All terms used in the claims are intended to be given their plain and ordinary meanings as understood by those skilled in the art unless an explicit indication to the contrary in made herein. In particular, use of the singular articles such as “a,” “the,” “said,” etc. should be read to recite one or more of the indicated elements unless a claim recites an explicit limitation to the contrary.

Claims
  • 1. A system comprising a computer including a processor and a memory, the memory including instructions such that the processor is programmed to: predict, at a trained machine learning classifier, a target slip value based on a predicted slip slope and a predicted road texture, wherein the predicted slip slope and the predicted road texture are determined using sensor data representing tire forces; andmodify at least one vehicle action based on the target slip value when a confidence level value corresponding to the target slip value is greater than or equal to a confidence level threshold.
  • 2. The system of claim 1, wherein the processor is further programmed to determine the target slip value via interpolation modeling when the confidence level value is less than the confidence level threshold.
  • 3. The system of claim 2, wherein the interpolation modeling comprises linear interpolation modeling.
  • 4. The system of claim 1, wherein the processor is further programmed to receive the sensor data representing the tire forces.
  • 5. The system of claim 1, wherein the tire forces comprise measurements representing a wheel velocity of a vehicle.
  • 6. The system of claim 1, wherein the trained machine learning classifier comprises a Gaussian Process Classifier.
  • 7. The system of claim 1, wherein the processor is further programmed to modify at least one of anti-lock braking system, a traction control system, or an electronic stability control system based on the target slip value.
  • 8. The system of claim 1, wherein the processor is further programmed to determine the predicted road texture based on at least one of a slip ratio or the tire forces.
  • 9. The system of claim 8, wherein the processor is further programmed to access a lookup table that relates road texture to the at least one of the slip ratio or the tire forces.
  • 10. The system of claim 1, wherein the trained machine learning classifier generates the confidence level value.
  • 11. A method comprising: predicting, at a trained machine learning classifier, a target slip value based on a predicted slip slope and a predicted road texture, wherein the predicted slip slope and the predicted road texture are determined using sensor data representing tire forces; andmodifying at least one vehicle action based on the target slip value when a confidence level value corresponding to the target slip value is greater than or equal to a confidence level threshold.
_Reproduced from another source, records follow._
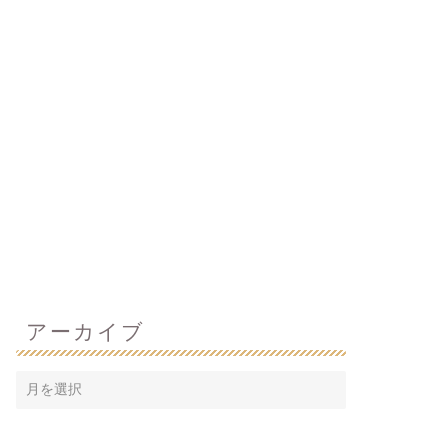
アーカイブ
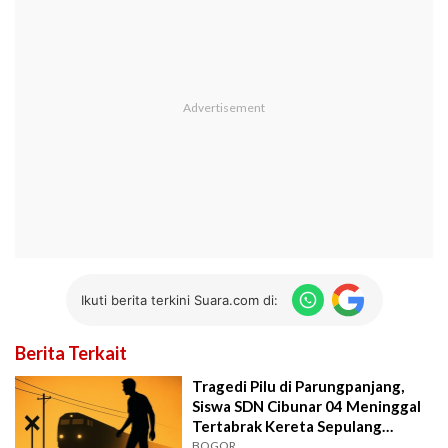
Ikuti berita terkini Suara.com di:
Berita Terkait
Tragedi Pilu di Parungpanjang,
Siswa SDN Cibunar 04 Meninggal
Tertabrak Kereta Sepulang
Sekolah
BOGOR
  • 12. The method of claim 11, the method further comprising determining the target slip value via interpolation modeling when the confidence level value is less than the confidence level threshold.
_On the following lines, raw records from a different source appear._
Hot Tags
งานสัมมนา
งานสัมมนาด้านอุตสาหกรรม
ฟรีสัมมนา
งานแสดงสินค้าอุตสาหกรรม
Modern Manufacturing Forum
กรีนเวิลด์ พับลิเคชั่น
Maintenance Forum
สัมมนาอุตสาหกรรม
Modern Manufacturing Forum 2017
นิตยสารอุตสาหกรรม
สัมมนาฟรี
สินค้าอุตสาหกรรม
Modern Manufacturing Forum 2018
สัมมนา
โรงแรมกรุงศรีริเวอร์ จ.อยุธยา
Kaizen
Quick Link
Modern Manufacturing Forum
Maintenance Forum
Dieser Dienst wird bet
  • 13. The method of claim 12, wherein the interpolation modeling comprises linear interpolation modeling.
  • 14. The method of claim 11, the method further comprising receiving the sensor data representing the tire forces.
  • 15. The method of claim 11, wherein the tire forces comprise measurements representing a wheel velocity of a vehicle.
  • 16. The method of claim 11, wherein the trained machine learning classifier comprises a Gaussian Process Classifier.
  • 17. The method of claim 16, the method further comprising modifying at least one of anti-lock braking system, a traction control system, or an electronic stability control system based on the target slip value.
  • 18. The method of claim 11, the method further comprising determining the predicted road texture based on at least one of a slip ratio or the tire forces.
  • 19. The method of claim 11, the method further comprising accessing a lookup table that relates road texture to the at least one of the slip ratio or the tire forces.
  • 20. The method of claim 11, wherein the trained machine learning classifier generates the confidence level value.